A customer who had migrated from Oracle to PostgreSQL several years ago recently reported a serious performance regression. A critical table—now holding over 700 million rows—had become extremely slow when filtering by date.
As an DBA, I approached this from an Oracle perspective: partition pruning, local indexes.
PostgreSQL partitioning is broadly similar to Oracle’s, but there are several important differences that often surprise Oracle DBAs. This case highlights one of the most impactful ones.
1. Original Table Definition (Non-Partitioned)
The original table in PostgreSQL was created without partitioning:
CREATE TABLE sales_no_part(
id INT,
hostname text,
sale_date date,
CONSTRAINT sale_pk PRIMARY KEY (id)
);
create index ind_sales_no_part_hostname on sales_no_part (hostname);
With hundreds of millions of rows and frequent date-based queries, this design forced PostgreSQL to scan a massive amount of data.
2. Partitioned Table Definition
To take advantage of partition pruning, I recreated the structure using range partitions:
CREATE TABLE sales (
id INT,
hostname text,
sale_date date,
CONSTRAINT sale_pk1 PRIMARY KEY (id, sale_date)

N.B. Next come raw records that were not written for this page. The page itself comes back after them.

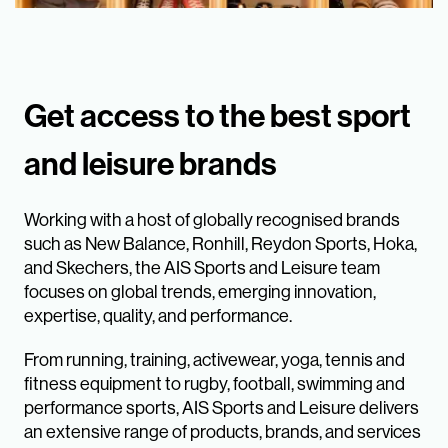
Get access to the best sport
and leisure brands
Working with a host of globally recognised brands
such as New Balance, Ronhill, Reydon Sports, Hoka,
and Skechers, the AIS Sports and Leisure team
focuses on global trends, emerging innovation,
expertise, quality, and performance.
From running, training, activewear, yoga, tennis and
fitness equipment to rugby, football, swimming and
performance sports, AIS Sports and Leisure delivers
an extensive range of products, brands, and services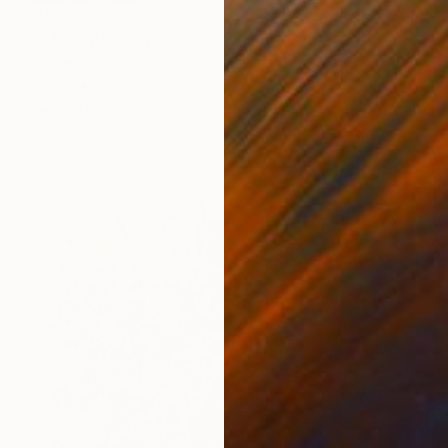
$2,310
"Madam" Sculpture
Sejben Lajos, Hungary
Steel
7 x 27.6 x 7 in
FIND SIMILAR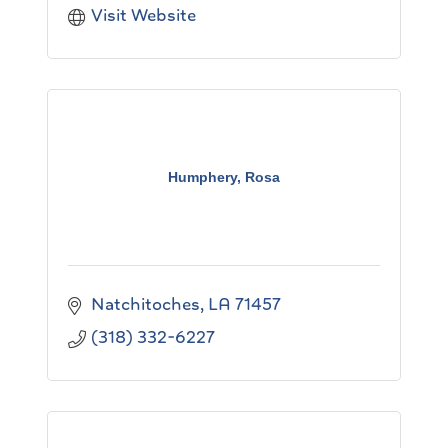
Visit Website
Humphery, Rosa
Natchitoches
LA
71457
(318) 332-6227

) PARTITION BY RANGE (sale_date);
create index ind_sales_hostname on sales (hostname);
Notice that the primary key includes the partition key.
This is a key difference compared with Oracle (explained later).
3. Performance Comparison
- 3.1 Non-Partitioned Table Query Performance
EXPLAIN ANALYSE
SELECT * FROM sales_no_part WHERE sale_date = '2023-01-02' and hostname='host-15' ;
Result:

The Execution Time: 207.403 ms
A massive Bitmap Index Scan—exactly what you would expect from a 10M-row heap table with an index.

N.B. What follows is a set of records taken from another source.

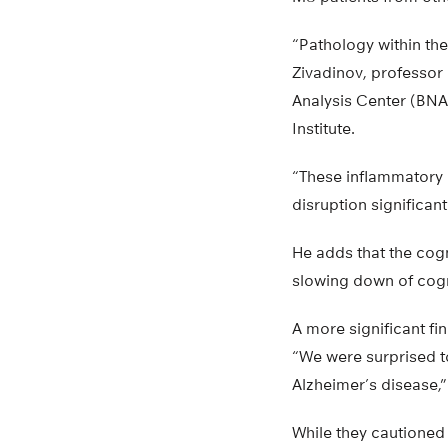
“Pathology within the
Zivadinov, professor
Analysis Center (BNA
Institute.
“These inflammatory 
disruption significan
He adds that the cog
slowing down of cogni
A more significant f
“We were surprised to
Alzheimer’s disease,”
While they cautioned 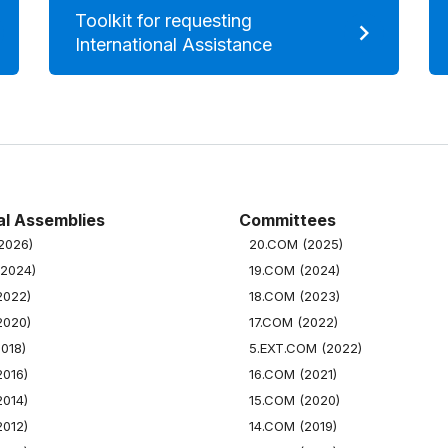
Toolkit for requesting
International Assistance
l Assemblies
Committees
(2026)
20.COM (2025)
(2024)
19.COM (2024)
2022)
18.COM (2023)
2020)
17.COM (2022)
2018)
5.EXT.COM (2022)
2016)
16.COM (2021)
2014)
15.COM (2020)
2012)
14.COM (2019)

4. Partitioned Table Performance
Let’s compare the query on the partitioned version.
EXPLAIN ANALYSE
SELECT * FROM sales WHERE sale_date = '2023-01-02' and hostname='host-15' ;

Execution Time: 14.102 ms Before creating any index on the partition, PostgreSQL still performs a Bitmap Index Scan in only one partition,. The performance is 14 times faster than a table non-paritition .
5. Key Differences Between Oracle and PostgreSQL That Matter
As Oracle DBAs, we expect certain partitioning behaviors. PostgreSQL behaves differently in a few important ways.

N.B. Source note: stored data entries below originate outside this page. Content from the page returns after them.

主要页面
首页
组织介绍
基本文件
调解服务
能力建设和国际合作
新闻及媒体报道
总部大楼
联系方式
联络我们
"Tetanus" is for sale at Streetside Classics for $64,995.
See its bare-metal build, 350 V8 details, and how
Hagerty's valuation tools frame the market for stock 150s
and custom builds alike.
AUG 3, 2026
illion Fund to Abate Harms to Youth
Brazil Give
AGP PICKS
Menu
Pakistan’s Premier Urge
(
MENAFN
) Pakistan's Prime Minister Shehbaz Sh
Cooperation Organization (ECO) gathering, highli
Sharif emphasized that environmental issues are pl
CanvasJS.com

- Difference 1: Partition Key Must Be Part of the Primary Key
If you define a primary key without the partition key:
PRIMARY KEY (id)
PostgreSQL raises:
ERROR: PRIMARY KEY constraint must include the partition key
Why?
Because PostgreSQL enforces global uniqueness across all partitions.
A partitioned table is treated as one logical table.
All partitions are physically separate tables.
PostgreSQL still must enforce the PRIMARY KEY as globally unique across all partitions.
- Difference 2: Local Index
In Oracle, you should use “LOCAL” to create local index, otherwise the GLOBAL index will be created.
CREATE INDEX ind_sale_date ON sales (sale_date) LOCAL;
Oracle automatically creates one local index per partition.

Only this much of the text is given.